Лишённые родины
Шрифт:
— Я хочу, чтобы вы знали: я не разделяю воззрений и принципов двора и правительства. Недавние события причинили боль моему сердцу: я искренне оплакивал падение Польши. Тадеуш Костюшко — великий человек, и я…
Голос Александра прервался; видимо, у него сжалось горло от волнения. Он остановился, чтобы взглянуть Адаму в глаза. Чарторыйский хотел что-то сказать, но не смог; вместо этого он протянул свою руку, и Александр крепко, порывисто ее пожал. Они пошли дальше, обрадованные этим жестом, который стал для них словно тайным знаком, приглашающим к откровенности. Теперь слова лились свободно и непринужденно, находясь сами собой. Александр говорил о том, что ненавидит деспотизм и любит свободу, всем сердцем желая успехов Французской Республике; его идеалы — правда и справедливость, их внушил ему наставник и единственный друг — Фредерик Лагарп, человек, которому он обязан в жизни всем, кроме рождения… Из-за кустов сирени, за которыми тропинка делала поворот, вышли две дамы. Адам узнал великую княгиню Елизавету и поклонился, сняв шляпу; она и сопровождавшая ее фрейлина присели в ответ, а Александр обменялся с женой улыбками.

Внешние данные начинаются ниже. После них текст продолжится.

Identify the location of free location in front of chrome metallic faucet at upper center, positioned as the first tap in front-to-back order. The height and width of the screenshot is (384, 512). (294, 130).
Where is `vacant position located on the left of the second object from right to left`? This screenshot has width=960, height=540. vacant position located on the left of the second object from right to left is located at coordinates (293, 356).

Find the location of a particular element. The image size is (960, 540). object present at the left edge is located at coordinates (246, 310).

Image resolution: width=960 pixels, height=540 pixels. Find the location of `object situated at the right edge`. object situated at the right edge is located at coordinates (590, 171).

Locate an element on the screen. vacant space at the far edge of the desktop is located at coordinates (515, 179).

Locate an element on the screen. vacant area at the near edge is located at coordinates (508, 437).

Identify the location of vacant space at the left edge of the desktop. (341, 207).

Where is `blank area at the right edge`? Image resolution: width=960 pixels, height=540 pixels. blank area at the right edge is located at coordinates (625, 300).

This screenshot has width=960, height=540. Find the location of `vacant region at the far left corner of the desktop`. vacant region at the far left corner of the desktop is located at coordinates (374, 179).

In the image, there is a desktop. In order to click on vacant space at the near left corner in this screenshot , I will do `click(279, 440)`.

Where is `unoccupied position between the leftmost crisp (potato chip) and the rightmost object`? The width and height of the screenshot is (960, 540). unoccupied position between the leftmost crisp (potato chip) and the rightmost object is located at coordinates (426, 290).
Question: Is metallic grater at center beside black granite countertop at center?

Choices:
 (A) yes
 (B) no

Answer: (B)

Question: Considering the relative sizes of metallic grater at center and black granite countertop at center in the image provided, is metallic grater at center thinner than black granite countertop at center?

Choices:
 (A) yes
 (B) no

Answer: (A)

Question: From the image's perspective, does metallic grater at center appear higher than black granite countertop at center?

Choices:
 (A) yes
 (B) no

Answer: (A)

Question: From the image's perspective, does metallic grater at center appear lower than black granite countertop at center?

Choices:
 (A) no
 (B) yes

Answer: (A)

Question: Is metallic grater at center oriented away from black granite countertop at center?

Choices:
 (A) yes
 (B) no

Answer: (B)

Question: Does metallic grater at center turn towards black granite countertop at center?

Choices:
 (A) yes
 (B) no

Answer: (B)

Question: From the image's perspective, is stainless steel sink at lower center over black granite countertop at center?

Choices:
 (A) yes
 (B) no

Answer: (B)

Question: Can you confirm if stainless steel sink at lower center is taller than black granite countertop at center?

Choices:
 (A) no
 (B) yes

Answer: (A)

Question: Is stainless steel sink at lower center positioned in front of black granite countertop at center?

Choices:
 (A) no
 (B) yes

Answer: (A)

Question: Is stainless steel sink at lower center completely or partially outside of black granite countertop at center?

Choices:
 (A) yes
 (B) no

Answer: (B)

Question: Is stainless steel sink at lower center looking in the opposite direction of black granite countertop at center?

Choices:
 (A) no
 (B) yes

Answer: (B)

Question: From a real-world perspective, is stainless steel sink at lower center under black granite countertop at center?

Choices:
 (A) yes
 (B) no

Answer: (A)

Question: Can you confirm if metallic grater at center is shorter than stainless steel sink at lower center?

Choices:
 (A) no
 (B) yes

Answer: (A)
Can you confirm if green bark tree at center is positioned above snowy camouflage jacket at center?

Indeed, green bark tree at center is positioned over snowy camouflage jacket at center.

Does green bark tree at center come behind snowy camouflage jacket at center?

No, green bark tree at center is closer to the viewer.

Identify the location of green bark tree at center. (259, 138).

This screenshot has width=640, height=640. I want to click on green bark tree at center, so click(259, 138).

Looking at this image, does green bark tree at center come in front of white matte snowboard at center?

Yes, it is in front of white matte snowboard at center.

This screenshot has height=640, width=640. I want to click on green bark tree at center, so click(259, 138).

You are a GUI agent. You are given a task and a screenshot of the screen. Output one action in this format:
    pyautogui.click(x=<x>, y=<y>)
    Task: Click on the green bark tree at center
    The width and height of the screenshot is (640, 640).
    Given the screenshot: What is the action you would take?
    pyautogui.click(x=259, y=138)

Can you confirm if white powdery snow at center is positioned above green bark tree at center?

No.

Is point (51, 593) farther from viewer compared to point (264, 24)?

— Моя жена — единственная поверенная моих чувств
Чарторыйский стал пылко благодарить великого князя и клясться в том, что никогда его не предаст. В их встрече он видит руку Провидения; обмануть доверие столь благородного и чистого душой человека значило бы совершить великий грех, какому даже не придумано названия! Его высочество может быть уверен в абсолютной преданности человека, прозябавшего во мраке отчаяния, пока их неожиданная встреча не осветила его беспросветное существование лучом надежды! Разумеется, он сохранит их разговор в строжайшей тайне, но просит сделать исключение для своего брата: он ручается, что Константин будет не менее предан и благодарен великому князю, чем он сам, а знание о том, что на чужбине есть человек, питающий теплые чувства к польским патриотам и разделяющий их идеалы, скрасит его жизнь и даст силы нести свой крест. Александр разрешил. Проговорив не меньше трех часов и исходив сад вдоль и поперек, они расстались, договорившись часто видеться, когда двор переедет в Царское Село.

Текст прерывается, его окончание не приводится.